## What you have to do:
In the entries below, filter for the word "views" and copy every matching line.

## Saved data entries:
--- --- ---

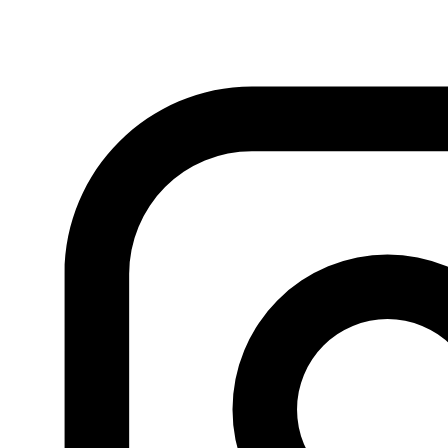
Fundación Al Fanar acerca la realidad social, política y
cultural del mundo árabe a través de publicaciones,
proyectos, análisis y actividades.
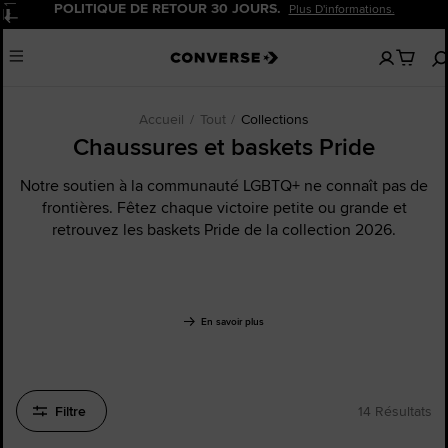
20 % DE REMISE POUR LES NOUVEAUX CLIENTS.
Pause
Inscrivez-Vous Maintenant!
Aucun
Menu
articles
dans
votre
panier
Accueil
Tout
Collections
Chaussures et baskets Pride
Notre soutien à la communauté LGBTQ+ ne connaît pas de
frontières. Fêtez chaque victoire petite ou grande et
retrouvez les baskets Pride de la collection 2026.
En savoir plus
Filtre
14 Résultats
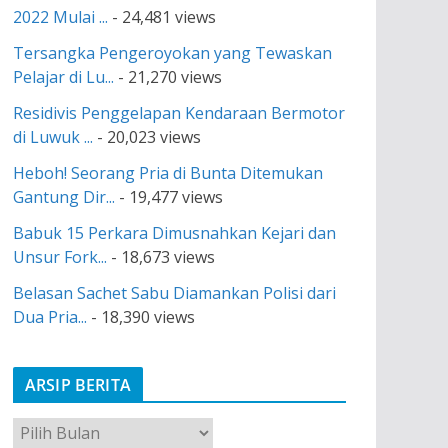
2022 Mulai ...
- 24,481 views
Tersangka Pengeroyokan yang Tewaskan
Pelajar di Lu...
- 21,270 views
Residivis Penggelapan Kendaraan Bermotor
di Luwuk ...
- 20,023 views
Heboh! Seorang Pria di Bunta Ditemukan
Gantung Dir...
- 19,477 views
Babuk 15 Perkara Dimusnahkan Kejari dan
Unsur Fork...
- 18,673 views
Belasan Sachet Sabu Diamankan Polisi dari
Dua Pria...
- 18,390 views
ARSIP BERITA
A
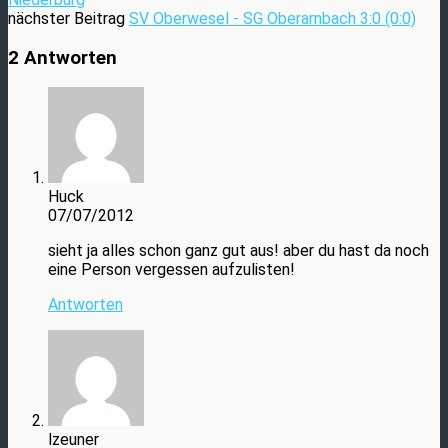
nächster Beitrag
SV Oberwesel - SG Oberarnbach 3:0 (0:0)
2 Antworten
Huck
07/07/2012
sieht ja alles schon ganz gut aus! aber du hast da noch
eine Person vergessen aufzulisten!
Antworten
lzeuner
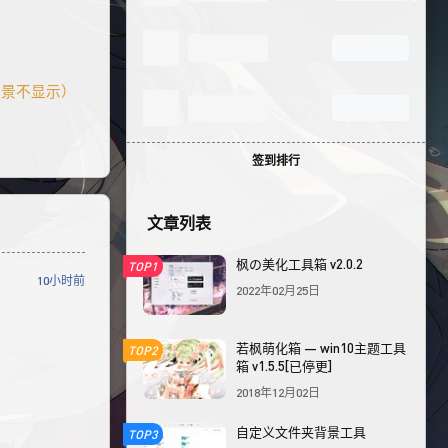
夹背景不显示）
签到排行
文章列表
枫の美化工具箱 v2.0.2
TOP1
10小时前
2022年02月25日
若枫萌化箱 — win10主题工具
TOP2
箱 v1.5.5[已停更]
2018年12月02日
自定义文件夹背景工具
TOP3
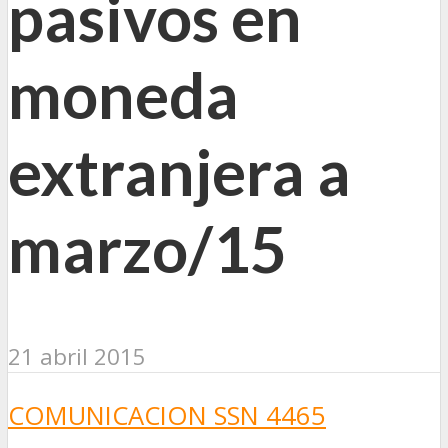
pasivos en
moneda
extranjera a
marzo/15
21 abril 2015
COMUNICACION SSN 4465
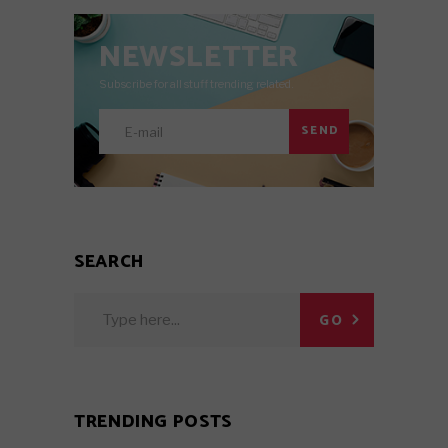
NEWSLETTER
Subscribe for all stuff trending related.
SEND
SEARCH
Search
GO
for:
TRENDING POSTS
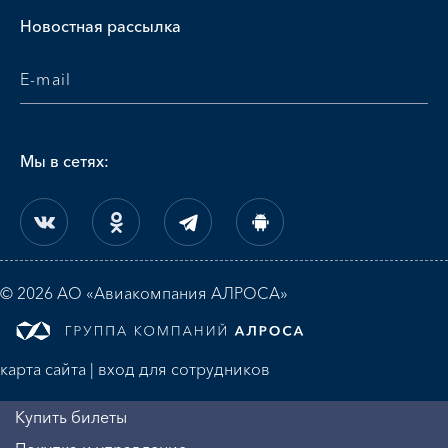
Новостная рассылка
Мы в сетях:
© 2026 АО «Авиакомпания АЛРОСА»
карта сайта
|
вход для сотрудников
Купить билеты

--- --- ---

## Answer box:
- 24,481 views
- 21,270 views
- 20,023 views
- 19,477 views
- 18,673 views
- 18,390 views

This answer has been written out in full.